Phishing Alert: Criminals Have Recently Found a Way To Remove Your Company’s E-Mail Warning Banners (e.g., ‘Email Received From an Outside Sender’)


Does your company e-mail provide a warning banner when you receive e-mail from a sender outside your company? Specifically, this banner is displayed prominently and states something along the lines of, “WARNING, THIS EMAIL RECEIVED FROM AN OUTSIDE SENDER”. 

Most likely, it does.. This is a very common security alert that is meant to notify you when you are being phished by an external sender who is acting like an internal member of your company. Well, guess what; there are ways now for attackers to turn that message off when you open your e-mail.

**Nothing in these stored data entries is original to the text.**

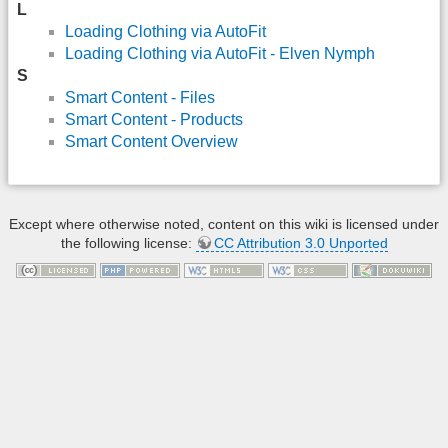
L
Loading Clothing via AutoFit
Loading Clothing via AutoFit - Elven Nymph
S
Smart Content - Files
Smart Content - Products
Smart Content Overview
Except where otherwise noted, content on this wiki is licensed under
the following license:
CC Attribution 3.0 Unported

The warning you receive in your e-mail is basically just HTML – injected in a small table and filled with color – and the warning sign. To remove this requires only some minimal code changes to CSS styling. Specifically, the way CSS styling works is that there are overall type styling declarations in the header. By changing the “display:none” tag, this banner can be removed.

A bit of good news is that you can still see the warning in the preview pane before you open the e-mail. However, you will not see the warning when you open your e-mail. BW Cyber firmly believes we will be seeing more and more phishing attacks using this attack technique to get past people’s assumption that their warning banner will alert them to phishing emails received from an outside sender.